Wednesday, November 7, 2012

Phone call for Annette Funicello.....

I found it hilarious that the row of maple lockers at the Fancy Fit was humming yesterday.  I stood there, wrestling myself into my suit, and all I could hear was the humming of someone's cell phone in the lockers.  mmmmmm.....mmmmmmmmmmm...mmmmmmmm.....mmmmmmmm.  Hello?! Your locker is ringing!

One of the lane markers has been broken at the pool, so lanes are sort of sketchy at best these days.  For the more serious swimmers, this does not pose a problem--we are fixated on that blue line at the bottom of the pool anyway.  Those that don't stick their faces in the water can see the swimmers and stay clear--it's relatively a non-contact sport.

Well, it's supposed to be.

Enter the young babe in the pool area--all dolled up in a bikini. And I'm not talking tankini--nope--this was a full-blown vacation/beach bikini.  White teeny, tiny bottoms and pink ruffled string bikini top--not typical fare for the local Fancy Fit athletic center.  "Annette Funicello" was ready for Beach Blanket Bingo apparently--she had her long dark hair swooped to one side, braided and hanging down the side of her shoulder.  There was no swim cap or goggles to be found--a sure sign that she was there for....I dunno....a little dip in the pool???

So, while I continued my mile swim, I kept an eye on this goof as she slid into the water and then  splashed like a fool for 2 or three laps.  The only reason I had to watch her was because she apparently didn't open her eyes as she swam and she was rebounding off the wall and the lone lane marker as she motored along.  While it was ridiculous, it was also dangerous because she was swimming like a madwoman, splashing like the dickens and swimming right into all of us. 

Then she got out of the water and sat, all pretty like, in the hot tub.  And then she'd repeat the whole thing again.  I think she did a total of 6 laps and finally left--but it was the most dangerous 6 laps I have ever witnessed.  I'm still trying to figure out the get-up.  I mean, who wears a cute bikini to the local health club?

Apparently, Annette Funicello does.

Criminy, I hope she doesn't come back.  I'm lucky I got out without a black eye from that maniac.

I completed my swim and stood there dripping and spinning the numbers on my combination lock when I heard it again...

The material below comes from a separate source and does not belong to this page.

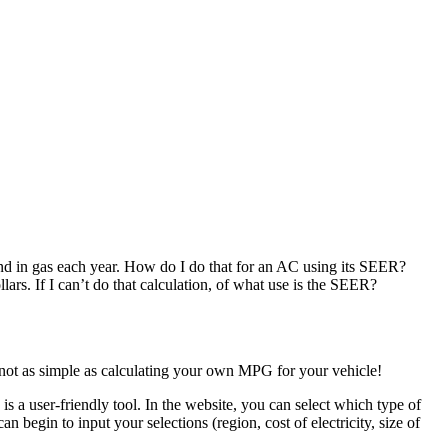
end in gas each year. How do I do that for an AC using its SEER?
ars. If I can’t do that calculation, of what use is the SEER?
s not as simple as calculating your own MPG for your vehicle!
is a user-friendly tool. In the website, you can select which type of
 begin to input your selections (region, cost of electricity, size of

mmmmmmmmmm.....mmmmmmmm.....mmmmmmmmmmmm...

Good lord.

16 comments:

Lisa @ Two Bears Farm said...

That's probably what I'd look like swimming laps. Minus the bikini, of course ;-)

vanilla said...

So you have moved from the lane-hogging elderly for the maniacally frolicsome youngster.

Grace said...

They seem to follow you about - lane hoggers/sloppy swimmers...

Duni said...

The worst time to go swimming at our local pool is early mornings - every single lane taken up by retired people!

Secondary Roads said...

Some days a body just can't win. There must be a reason, perhaps a natural law, that explains that. Right?

Nancy said...

Hahahahhaha....you hate to discourage newcomers to your sport, but I getcha, those who enter with no clue about pool etiquette are so ANNOYING!

Bossy Betty said...

OH! That was me! Hey, could you answer my cell phone for me next time? Thanks.

Patty Woodland said...

Well, if she got a date she accomplished her Fancy Fit goal

Marg said...

That is hysterical. I have a big picture of that babe. There are all kinds in this world and you met one of the really different ones. At least it was entertaining for ya and you didn't get hurt. LOL

Candy C. said...

ROTFL!!

Ann said...

I was thinking pretty much the same as Patty. She must have been trying to score a date

BeadedTail said...

If I looked good in a bikini, I'd wear one to the health club!

silverthoughts2 said...

Isn't November a bit early for those people heading for the gym after making New Years resolutions?

red dirt girl said...

I applaud you for regular excursions to the gym ..... Annette Funicello had me laughing my socks off! It reminded me of one summer weekend when the kids were small, and we headed out en familia to the local pool. Right there in the midst of the 'kiddie area' floated .... well, yeah, they floated in a leopard print, barely there bikini top. Obviously the owner of these fabulous pair of floaters was quite pleased with her purchase. All the dads hanging around and stealing surreptitious looks definitely were!!

As for the rest of us moms in various mom suits ..... yeah, we were laughing. We knew how ridiculous she was going to look in ten years when the fab floaters floated while the rest of her sags - LOL!

xxx

Petula Wright said...

Well I suspect and assume she's completely clueless when it comes to exercising and athletics and that's the only suit she owns. *snickering* She has made it her mission to at least get a little cardiovascular in and although she doesn't know how to swim that well she's determined to make a go of it. We should applaud her efforts. *still snickering*

Sharkbytes said...

Annette was cuter, and I think she could swim better than that!